[WHAT THE EXERCISE ASKS] Without including any pictures, give back all of the data exactly.

----------------------------------------

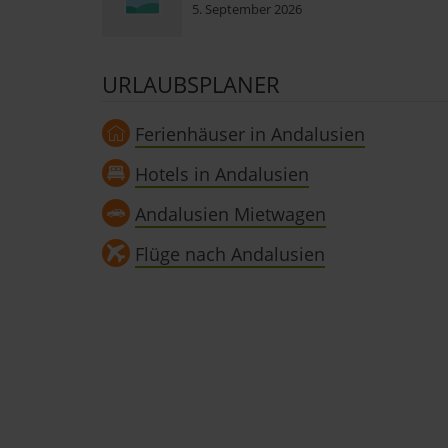
5. September 2026
URLAUBSPLANER
Ferienhäuser in Andalusien
Hotels in Andalusien
Andalusien Mietwagen
Flüge nach Andalusien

----------------------------------------

[TASK OUTPUT]
5. September 2026
URLAUBSPLANER
Ferienhäuser in Andalusien
Hotels in Andalusien
Andalusien Mietwagen
Flüge nach Andalusien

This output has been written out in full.